4. Store Management: Device & Location Hierarchy
This area provides the necessary tools for setting up and maintaining the organizational hierarchy of all edge devices.
- Hierarchical View: Easily manage stores, their specific in-store locations, and the associated reRouter devices.
- Centralized Control: Streamline device deployment and configuration by grouping devices logically.

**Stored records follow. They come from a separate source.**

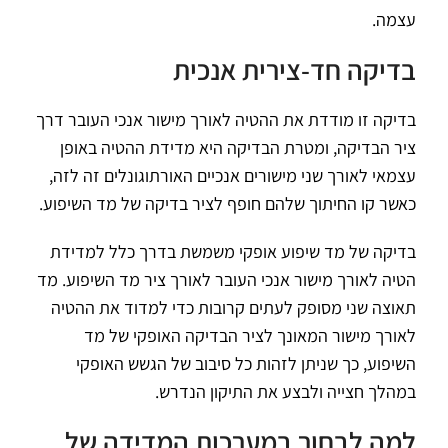
עצמה.
בדיקה חד-צירית אנכית
בדיקה זו מודדת את ההטיה לאורך מישור אנכי העובר דרך
ציר הבדיקה, ומטרת הבדיקה היא מדידת ההטיה באופן
עצמאי לאורך שני מישורים אנכיים האורתוגונלים זה לזה,
כאשר קו החיתוך שלהם חופף לציר בדיקה של מד השיפוע.
בדיקה של מד שיפוע אופקי משמשת בדרך כלל למדידת
הטיה לאורך מישור אנכי העובר לאורך ציר מד השיפוע. מד
תאוצה שני מסופק לעתים קרובות כדי למדוד את ההטיה
לאורך מישור המאונך לציר הבדיקה האופקי של מד
השיפוע, כך שניתן לזהות כל סיבוב של הגשש האופקי
במהלך חצייה ולבצע את התיקון הנדרש.
למה לבחור במערכות המדידה של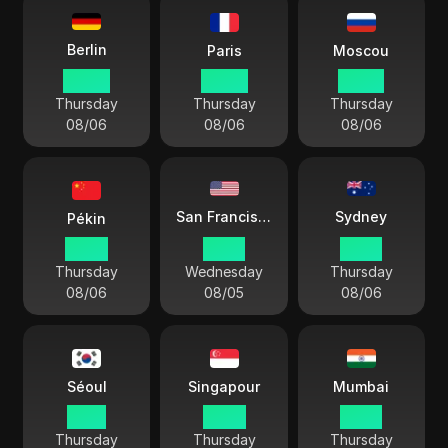
Berlin
Paris
Moscou
04 42
04 42
05 42
Thursday
Thursday
Thursday
08/06
08/06
08/06
Sydney
San Francisco
Pékin
10 42
19 42
13 42
Thursday
Wednesday
Thursday
08/06
08/05
08/06
Séoul
Singapour
Mumbai
11 42
10 42
08 12
Thursday
Thursday
Thursday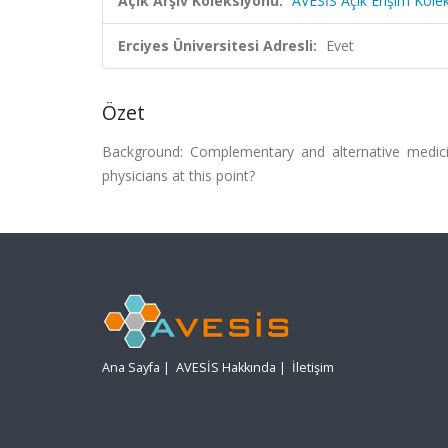
Açık Arşiv Koleksiyonu:
AVESİS Açık Erişim Kole
Erciyes Üniversitesi Adresli:
Evet
Özet
Background: Complementary and alternative medicin
physicians at this point?
Ana Sayfa
|
AVESİS Hakkında
|
İletişim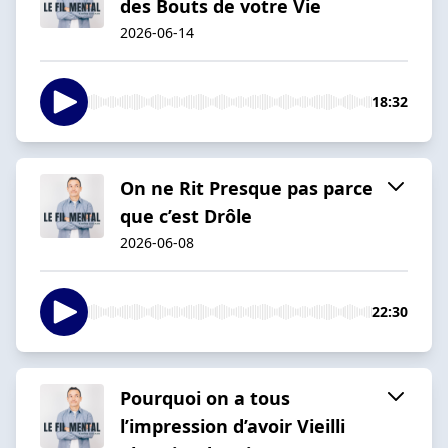
des Bouts de votre Vie
2026-06-14
18:32
On ne Rit Presque pas parce
que c’est Drôle
2026-06-08
22:30
Pourquoi on a tous
l’impression d’avoir Vieilli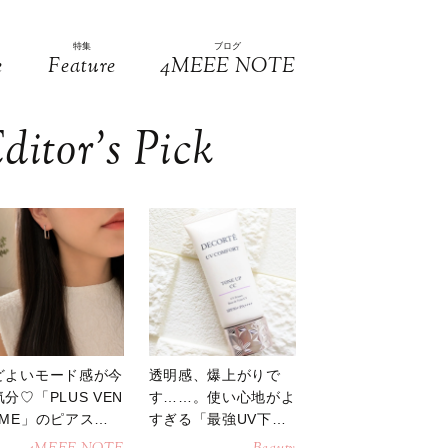
特集
ブログ
e
Feature
4MEEE NOTE
ditor’s Pick
どよいモード感が今
透明感、爆上がりで
分♡「PLUS VEN
す……。使い心地がよ
OME」のピアスが
すぎる「最強UV下
活躍
地」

5. Backend Configuration: System Control & Customization
This section allows administrators to define system-wide parameters for AI processing and event triggering.
5.1. Keyword Settings
Define custom keywords and synonyms to identify specific business events in recordings.
- Customization: Define Keywords and their Synonyms for event detection.
- Visualization: Assign a Marking Color for visual distinction on the Dashboard.
- Management: Supports Adding, Editing, Deleting, and Batch Deletion.

5.3. User Management
The User Management module controls platform access and permissions.

5.2. AI Prompt Settings
Create and manage custom AI Prompts to dictate how the AI processes selected voice records.
- Control: Define prompt Name, Tags, and Content. Only one Enabled prompt is active for use at a time.
- Management: Supports Adding, Editing, Deleting, and Batch Deletion.